Friday, September 13, 2013

I had a Twitter conversation...

...with one of my readers the other day about the Affordable Care Act. He's the father of a high school football player I wrote about last year and a quick glance at his Twitter page reveals he's no fan of either President Obama or Obamacare. Fair enough; I realize not everyone thinks like me. (Thank God!) I'm happy to talk to him, though (even via Twitter), because the few "conversations" we've had have been cordial. But I also quickly figured out that Twitter, with its 140-character limit, is not the ideal forum for discussing a complicated issue such as health care reform. With that in mind, I'd like to make just a couple of points as to why this boring old white guy supports the law.

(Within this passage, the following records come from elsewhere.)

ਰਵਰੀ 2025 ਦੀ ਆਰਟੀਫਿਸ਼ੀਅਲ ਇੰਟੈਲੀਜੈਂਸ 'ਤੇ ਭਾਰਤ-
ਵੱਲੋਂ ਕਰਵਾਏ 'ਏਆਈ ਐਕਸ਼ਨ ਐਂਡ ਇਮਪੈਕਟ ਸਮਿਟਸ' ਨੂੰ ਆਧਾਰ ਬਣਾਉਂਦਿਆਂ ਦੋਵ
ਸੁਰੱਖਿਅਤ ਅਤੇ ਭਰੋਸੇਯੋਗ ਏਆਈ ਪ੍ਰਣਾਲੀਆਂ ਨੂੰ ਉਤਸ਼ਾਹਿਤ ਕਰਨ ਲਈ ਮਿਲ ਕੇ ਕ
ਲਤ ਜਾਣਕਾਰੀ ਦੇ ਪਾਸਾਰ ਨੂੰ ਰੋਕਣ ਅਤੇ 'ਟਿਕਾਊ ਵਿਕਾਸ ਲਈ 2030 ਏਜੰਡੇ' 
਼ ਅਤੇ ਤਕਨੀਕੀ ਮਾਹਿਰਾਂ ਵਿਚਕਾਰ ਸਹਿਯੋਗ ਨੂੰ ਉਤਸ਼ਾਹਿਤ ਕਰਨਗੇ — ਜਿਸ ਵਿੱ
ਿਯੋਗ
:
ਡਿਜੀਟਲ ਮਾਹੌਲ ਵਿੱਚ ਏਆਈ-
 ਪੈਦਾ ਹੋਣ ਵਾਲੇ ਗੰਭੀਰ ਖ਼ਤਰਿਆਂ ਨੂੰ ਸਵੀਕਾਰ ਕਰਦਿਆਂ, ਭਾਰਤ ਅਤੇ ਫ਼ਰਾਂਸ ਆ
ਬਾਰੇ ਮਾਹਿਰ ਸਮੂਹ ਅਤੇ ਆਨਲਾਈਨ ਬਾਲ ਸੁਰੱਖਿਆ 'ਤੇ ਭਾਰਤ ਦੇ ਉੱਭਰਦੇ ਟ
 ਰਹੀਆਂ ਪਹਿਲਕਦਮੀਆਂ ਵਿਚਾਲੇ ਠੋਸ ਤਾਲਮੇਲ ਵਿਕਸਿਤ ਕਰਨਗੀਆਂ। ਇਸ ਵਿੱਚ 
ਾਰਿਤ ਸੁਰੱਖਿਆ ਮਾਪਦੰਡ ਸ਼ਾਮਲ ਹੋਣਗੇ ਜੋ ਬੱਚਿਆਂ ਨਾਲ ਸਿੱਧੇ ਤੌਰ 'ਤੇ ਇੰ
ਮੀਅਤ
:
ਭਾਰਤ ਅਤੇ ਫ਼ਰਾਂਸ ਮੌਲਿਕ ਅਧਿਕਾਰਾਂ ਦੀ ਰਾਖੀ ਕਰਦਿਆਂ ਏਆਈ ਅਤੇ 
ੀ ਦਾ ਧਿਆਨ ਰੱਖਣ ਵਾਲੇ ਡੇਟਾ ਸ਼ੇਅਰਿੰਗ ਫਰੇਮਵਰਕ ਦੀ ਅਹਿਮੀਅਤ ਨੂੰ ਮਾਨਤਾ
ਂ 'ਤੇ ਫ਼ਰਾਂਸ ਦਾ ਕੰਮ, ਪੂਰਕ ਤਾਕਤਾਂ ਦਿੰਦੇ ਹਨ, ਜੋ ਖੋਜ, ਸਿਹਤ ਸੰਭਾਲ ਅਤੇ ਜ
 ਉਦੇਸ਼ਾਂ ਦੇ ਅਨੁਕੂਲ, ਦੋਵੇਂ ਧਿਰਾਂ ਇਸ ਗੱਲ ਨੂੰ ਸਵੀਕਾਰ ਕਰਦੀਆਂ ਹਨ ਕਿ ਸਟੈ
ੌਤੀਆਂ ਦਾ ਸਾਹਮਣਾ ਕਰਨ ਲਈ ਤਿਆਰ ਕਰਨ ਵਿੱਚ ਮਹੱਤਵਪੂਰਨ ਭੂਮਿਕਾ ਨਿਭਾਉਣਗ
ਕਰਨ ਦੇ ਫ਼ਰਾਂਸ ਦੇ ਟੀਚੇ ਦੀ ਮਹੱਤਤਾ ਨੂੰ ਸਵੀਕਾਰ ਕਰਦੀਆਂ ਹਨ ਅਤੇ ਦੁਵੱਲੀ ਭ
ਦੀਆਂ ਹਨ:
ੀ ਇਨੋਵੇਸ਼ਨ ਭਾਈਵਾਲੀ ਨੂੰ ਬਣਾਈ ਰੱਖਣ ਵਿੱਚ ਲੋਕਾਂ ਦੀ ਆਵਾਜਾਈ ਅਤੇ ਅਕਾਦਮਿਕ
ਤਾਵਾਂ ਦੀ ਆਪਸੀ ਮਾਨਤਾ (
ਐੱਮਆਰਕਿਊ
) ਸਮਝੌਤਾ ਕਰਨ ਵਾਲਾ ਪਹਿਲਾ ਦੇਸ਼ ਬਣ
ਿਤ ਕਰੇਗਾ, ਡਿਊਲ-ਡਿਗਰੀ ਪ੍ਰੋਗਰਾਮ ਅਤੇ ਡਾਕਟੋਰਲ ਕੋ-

For starters, it's important to remember that every other developed country in the world has universal health care. Every one. This isn't some crazy socialist plot. It's the norm all over the civilized world. And that doesn't mean one-size-fits-all, either. While Canada has a single-payer system like Medicare in the United States, the UK has socialized medicine, i. e., the government owns all the hospitals and employs all the doctors, nurses, etc. Patients don't even get a bill; they just see their doctor or go to the hospital and then go home afterward. But that's not all. Germany, France and Japan, to name just a few, have systems that resemble Obamacare: everyone is covered cradle-to-grave by a private insurer who is regulated by the government.

(Switzerland, by the way, was the last developed country to adopt health care reform in the early 1990s and they argued over it bitterly, just like we did back then and are still doing today. But now, after about twenty years' experience, the Swiss love their health care system and can't imagine going back. In fact, many wonder what all the fuss was about all those years ago.)

Now, I know what you're thinking: Okay, so all these countries have universal health care. What about the cost? And what about the quality? Well, it's worth mentioning that the U. S. spends over twice the average of the developed world and far more than the second-place finisher, Switzerland. (Again with the Swiss.) But doesn't the U. S. have higher-quality health care as a result? Not necessarily; by many measures health care in the U. S. is lagging behind other developed countries. Under the current system, we're paying far too much for good, not great, health care.

The second point I'd like to make is that the Affordable Care Act is based on the Republican health care plan of the 1990s. While Democrats always wanted to adopt a single-payer system, i. e., Medicare-for-all, Republicans insisted on a system based on private insurance. For years Democrats got nowhere (they even prevented Nixon from introducing a system that would have been more progressive than Obamacare!) but finally in 2009 they said, "Okay; you guys win. We'll do it your way." To which the Republicans in Congress could have said, "Beautiful! Glad you finally see it our way. We'll even help you write the bill. Where's that Mitt Romney guy? He did it up in Massachusetts." But instead, the GOP shouted, "SOCIALISM!"


And now, more than three years after its passage and before it has even been fully implemented, Republicans are still trying to undermine the law they first envisioned. Does that make sense to you?

One last point: Remember all those developed nations that adopted universal health care? Not one of them wants to go back to the old way. Not one. In fact, I read just this week that China is rolling out a universal health care system of its own. Seems they want to provide basic health care for their people,  too.

P. S. The Healing of America: A Global Quest for Better, Cheaper, and Fairer Health Care, by T. R. Reid, above, is an excellent (and very readable) book on the subject.